Via our sister site, Webmasterworld, I found out how Twitter build their algorithms with real people to define & refine relevancy for real time (and arguably not so real time) search.
The Twitter Engineering Blog (that I personally find ironic and funny is using Google's Blogger service) posts
From a search and advertising perspective, however, these sudden events pose several challenges:
- The queries people perform have probably never before been seen, so it's impossible to know without very specific context what they mean. How would you know that #bindersfullofwomen refers to politics, and not office accessories, or that people searching for "horses and bayonets" are interested in the Presidential debates?
- Since these spikes in search queries are so short-lived, there’s only a small window of opportunity to learn what they mean.
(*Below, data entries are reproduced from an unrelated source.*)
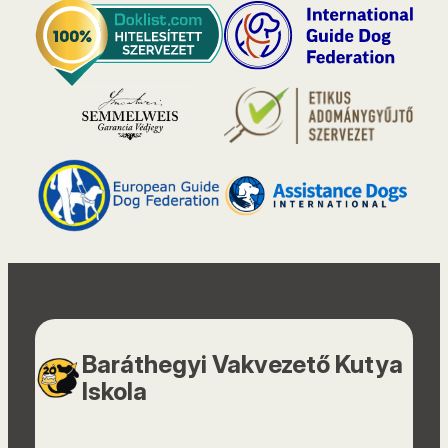
Baráthegyi Vakvezető Kutya
Iskola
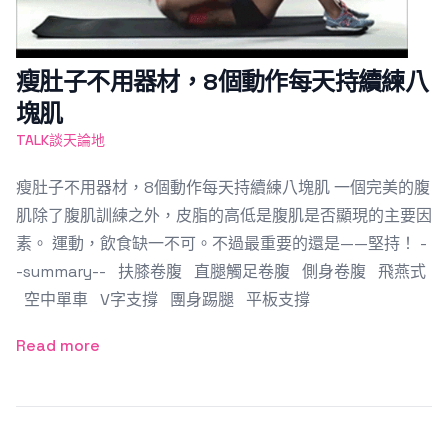
瘦肚子不用器材，8個動作每天持續練八
塊肌
TALK談天論地
瘦肚子不用器材，8個動作每天持續練八塊肌 一個完美的腹
肌除了腹肌訓練之外，皮脂的高低是腹肌是否顯現的主要因
素。 運動，飲食缺一不可。不過最重要的還是——堅持！ -
-summary-- 扶膝卷腹 直腿觸足卷腹 側身卷腹 飛燕式
空中單車 V字支撐 團身踢腿 平板支撐
Read more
Twitter's answer is, IM(not so H)O a superb balance of efficiency, speed and simple common sense in bringing together The Wisdom of the Crowds to deliver a damn fine answer.
- First, we monitor for which search queries are currently popular.Behind the scenes: we run a Storm topology that tracks statistics on search queries.For example, the query [Big Bird] may suddenly see a spike in searches from the US.
- As soon as we discover a new popular search query, we send it to our human evaluators, who are asked a variety of questions about the query.Behind the scenes: when the Storm topology detects that a query has reached sufficient popularity, it connects to a Thrift API that dispatches the query to Amazon's Mechanical Turk service, and then polls Mechanical Turk for a response.For example: as soon as we notice "Big Bird" spiking, we may ask judges on Mechanical Turk to categorize the query, or provide other information (e.g., whether there are likely to be interesting pictures of the query, or whether the query is about a person or an event) that helps us serve relevant Tweets and ads.
- Finally, after a response from an evaluator is received, we push the information to our backend systems, so that the next time a user searches for a query, our machine learning models will make use of the additional information. For example, suppose our evaluators tell us that [Big Bird] is related to politics; the next time someone performs this search, we know to surface ads by @barackobama or @mittromney, not ads about Dora the Explorer.
Do you think this is the way forward and how Twitter could take on the behemouth of search to deliver a long term route to market and build a relevancy dataset based on real time data for future, non real time use?